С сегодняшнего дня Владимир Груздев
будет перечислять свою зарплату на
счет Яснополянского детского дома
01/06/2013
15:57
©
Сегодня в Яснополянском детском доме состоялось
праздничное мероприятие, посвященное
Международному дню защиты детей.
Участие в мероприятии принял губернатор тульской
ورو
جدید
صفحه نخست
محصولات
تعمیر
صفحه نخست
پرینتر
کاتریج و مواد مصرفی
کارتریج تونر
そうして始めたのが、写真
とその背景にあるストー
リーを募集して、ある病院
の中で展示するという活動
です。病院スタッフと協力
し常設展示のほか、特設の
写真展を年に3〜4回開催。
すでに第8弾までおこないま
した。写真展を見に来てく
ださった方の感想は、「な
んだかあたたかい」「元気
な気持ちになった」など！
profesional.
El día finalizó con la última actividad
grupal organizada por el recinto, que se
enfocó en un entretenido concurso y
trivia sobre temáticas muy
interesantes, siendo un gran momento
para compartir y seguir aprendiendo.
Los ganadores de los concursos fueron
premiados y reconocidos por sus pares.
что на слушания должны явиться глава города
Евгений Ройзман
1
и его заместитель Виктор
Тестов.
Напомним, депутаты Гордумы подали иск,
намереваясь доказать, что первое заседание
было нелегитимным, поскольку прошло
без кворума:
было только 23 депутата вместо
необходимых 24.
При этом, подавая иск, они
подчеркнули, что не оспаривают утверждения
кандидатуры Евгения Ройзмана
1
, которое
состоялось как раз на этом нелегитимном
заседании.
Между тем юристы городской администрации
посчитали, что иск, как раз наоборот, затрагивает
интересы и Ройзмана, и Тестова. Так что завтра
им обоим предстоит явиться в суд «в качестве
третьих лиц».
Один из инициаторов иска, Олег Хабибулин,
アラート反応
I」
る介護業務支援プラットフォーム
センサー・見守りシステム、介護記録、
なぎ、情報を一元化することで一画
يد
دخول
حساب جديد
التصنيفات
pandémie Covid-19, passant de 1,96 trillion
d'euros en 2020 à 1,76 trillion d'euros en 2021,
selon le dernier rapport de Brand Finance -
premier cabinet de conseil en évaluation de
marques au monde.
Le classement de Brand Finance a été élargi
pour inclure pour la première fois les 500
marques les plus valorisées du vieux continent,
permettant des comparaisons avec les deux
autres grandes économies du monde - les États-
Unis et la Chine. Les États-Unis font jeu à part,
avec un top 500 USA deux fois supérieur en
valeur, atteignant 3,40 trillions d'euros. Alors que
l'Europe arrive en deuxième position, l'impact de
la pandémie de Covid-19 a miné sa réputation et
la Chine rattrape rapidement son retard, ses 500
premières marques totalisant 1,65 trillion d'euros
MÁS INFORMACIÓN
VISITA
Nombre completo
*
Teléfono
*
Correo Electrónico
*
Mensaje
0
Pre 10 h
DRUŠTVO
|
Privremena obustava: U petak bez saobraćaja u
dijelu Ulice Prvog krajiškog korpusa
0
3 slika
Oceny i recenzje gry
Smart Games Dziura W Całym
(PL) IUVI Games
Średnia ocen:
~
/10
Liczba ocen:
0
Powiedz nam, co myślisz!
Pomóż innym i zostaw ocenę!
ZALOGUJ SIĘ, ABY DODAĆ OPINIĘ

WHAT TO DO:
Find the lines of the listing above that hold "marques". Please copy them.

OUTPUT OF THE TASK:
marques au monde.
marques les plus valorisées du vieux continent,
premières marques totalisant 1,65 trillion d'euros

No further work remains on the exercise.